2. Lower Operational Costs
By offloading document processing workstreams to AI, organizations cut overhead spending on temporary/outsourced resources for data entry. Payback arrives within 6 months typically.
3. Enhanced Accuracy
AI systems matched extraction accuracy of 95-99% far outstrips error-prone human rates 5-10%, avoiding costly consequences and rework from mistakes.
4. Scalability
AI easily expands capabilities to absorb exponentially growing volumes without adding staff, making automation highly suitable for industries processing millions of records annually.
5. Actionable Insights
AI extracts deep insights from documents formerly requiring manual review or remaining unexplored due to resource constraints.
6. Regulatory Compliance
Consistent, automated processes implemented through AI reduce risks of non-compliance associated with manual mistakes or delays in regulated areas like healthcare and finance.
7. Enhanced Customer Services
Streamlined document processing via AI improves turnaround times, decreases errors, and optimizes experiences for customers, vendors, and other external partners.
Conclusion
AI document processing has revolutionized how organizations tackle increasing document volumes and related costs that were long deemed inevitable expenses.
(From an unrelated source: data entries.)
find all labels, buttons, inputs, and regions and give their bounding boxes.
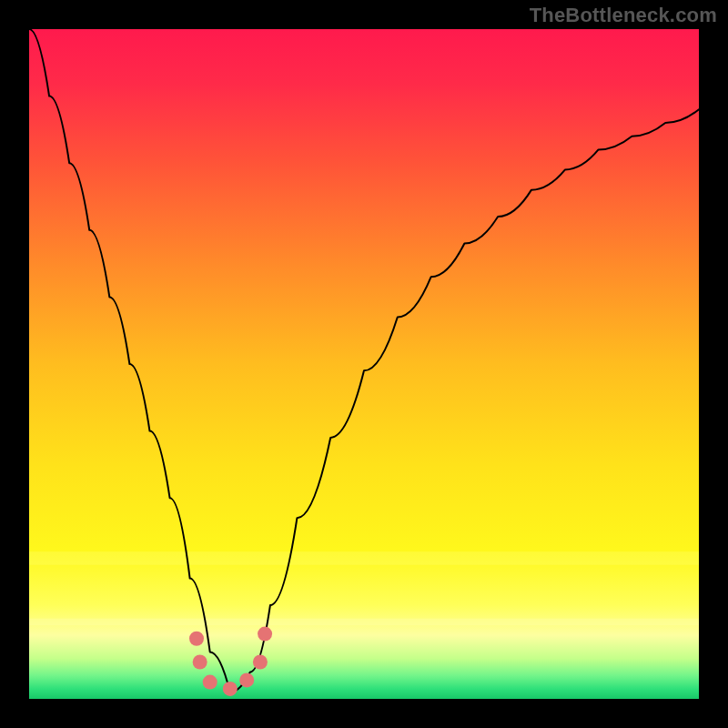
bottleneck-curve — [29, 29, 699, 693]
watermark-text: TheBottleneck.com — [530, 4, 717, 27]
chart-frame: TheBottleneck.com — [0, 0, 728, 728]
plot-area — [29, 29, 699, 699]
curve-marker — [239, 672, 254, 687]
curve-layer — [29, 29, 699, 699]
curve-marker — [203, 675, 217, 690]
curve-marker — [258, 627, 272, 642]
curve-marker — [189, 632, 204, 646]
marker-group — [189, 627, 272, 696]
curve-marker — [253, 655, 268, 670]
curve-marker — [223, 682, 238, 696]
curve-marker — [193, 655, 207, 670]
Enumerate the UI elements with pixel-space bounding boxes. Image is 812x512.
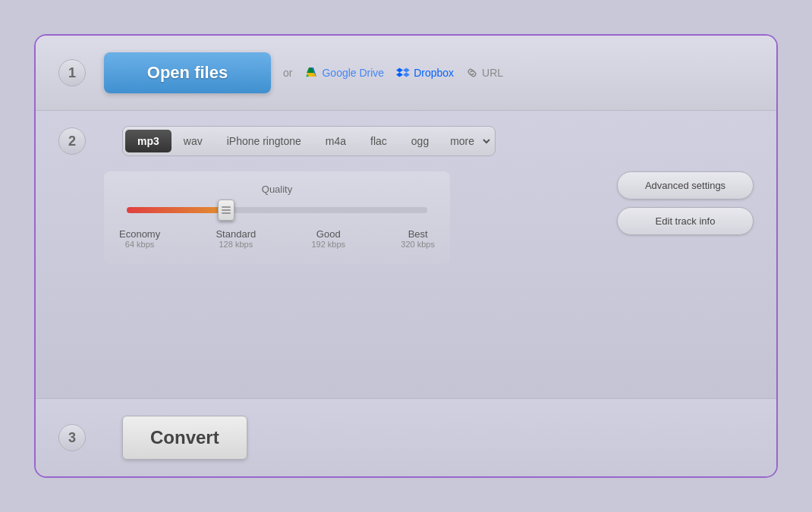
format-tabs: mp3 wav iPhone ringtone m4a flac ogg <box>122 126 496 156</box>
section-2-header: 2 mp3 wav iPhone ringtone m4a flac <box>58 126 754 156</box>
quality-container: Quality <box>104 171 450 264</box>
url-icon <box>466 67 478 79</box>
tab-iphone-ringtone[interactable]: iPhone ringtone <box>215 130 313 152</box>
cloud-links: Google Drive Dropbox URL <box>304 66 503 80</box>
marker-best: Best 320 kbps <box>401 228 435 249</box>
or-text: or <box>283 67 292 79</box>
tab-flac[interactable]: flac <box>358 130 399 152</box>
right-buttons: Advanced settings Edit track info <box>617 171 754 264</box>
section-3: 3 Convert <box>36 399 776 476</box>
more-formats-select[interactable]: more <box>441 129 493 153</box>
section-2-content: Quality <box>58 171 754 264</box>
slider-wrapper <box>127 207 427 213</box>
app-container: 1 Open files or Google Drive <box>34 34 778 478</box>
marker-standard: Standard 128 kbps <box>216 228 256 249</box>
quality-markers: Economy 64 kbps Standard 128 kbps Good 1… <box>119 228 435 249</box>
open-files-button[interactable]: Open files <box>104 52 271 93</box>
dropbox-link[interactable]: Dropbox <box>396 66 454 80</box>
dropbox-icon <box>396 66 410 80</box>
section-1: 1 Open files or Google Drive <box>36 36 776 111</box>
tab-wav[interactable]: wav <box>172 130 215 152</box>
step-3-badge: 3 <box>58 424 86 451</box>
google-drive-icon <box>304 66 318 80</box>
marker-economy: Economy 64 kbps <box>119 228 160 249</box>
edit-track-info-button[interactable]: Edit track info <box>617 207 754 235</box>
quality-area: Quality <box>58 171 602 264</box>
url-link[interactable]: URL <box>466 67 503 79</box>
google-drive-link[interactable]: Google Drive <box>304 66 384 80</box>
slider-thumb[interactable] <box>218 199 234 221</box>
step-2-badge: 2 <box>58 127 86 155</box>
convert-button[interactable]: Convert <box>122 416 247 460</box>
advanced-settings-button[interactable]: Advanced settings <box>617 171 754 199</box>
tab-ogg[interactable]: ogg <box>399 130 441 152</box>
section-2: 2 mp3 wav iPhone ringtone m4a flac <box>36 111 776 399</box>
slider-fill <box>127 207 226 213</box>
tab-m4a[interactable]: m4a <box>313 130 358 152</box>
tab-mp3[interactable]: mp3 <box>125 130 172 152</box>
marker-good: Good 192 kbps <box>311 228 345 249</box>
quality-label: Quality <box>119 184 435 195</box>
step-1-badge: 1 <box>58 59 86 86</box>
Through automation powered by self-learning systems, leading entities across industries are achieving up to 10X gains in productivity while mitigating risks.
As the market matures, AI is poised to transform previously labor-intensive back-office operations concentrated on documents into high-value, insights-driven functions. While challenges around model governance, explainability, and oversight persist – AI is reengineering business processes at a tremendous pace optimized for intelligent automation.